- WHAT IS EXPECTED: Go to the line containing "Powered by InvestorHub" and return it and each line after it exactly, through the end of the data below, and nothing more.

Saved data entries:

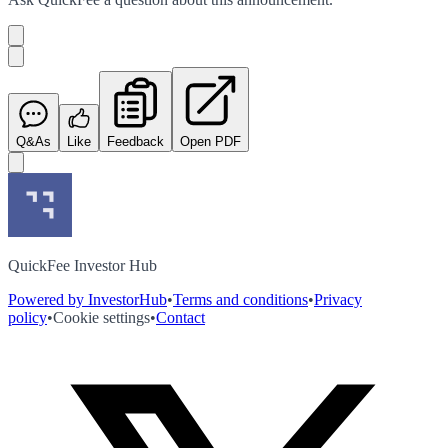
Q&As
Like
Feedback
Open PDF
QuickFee Investor Hub
Powered by InvestorHub
•
Terms and conditions
•
Privacy
policy
•
Cookie settings
•
Contact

- RESULT OF THE EXERCISE:
Powered by InvestorHub
•
Terms and conditions
•
Privacy
policy
•
Cookie settings
•
Contact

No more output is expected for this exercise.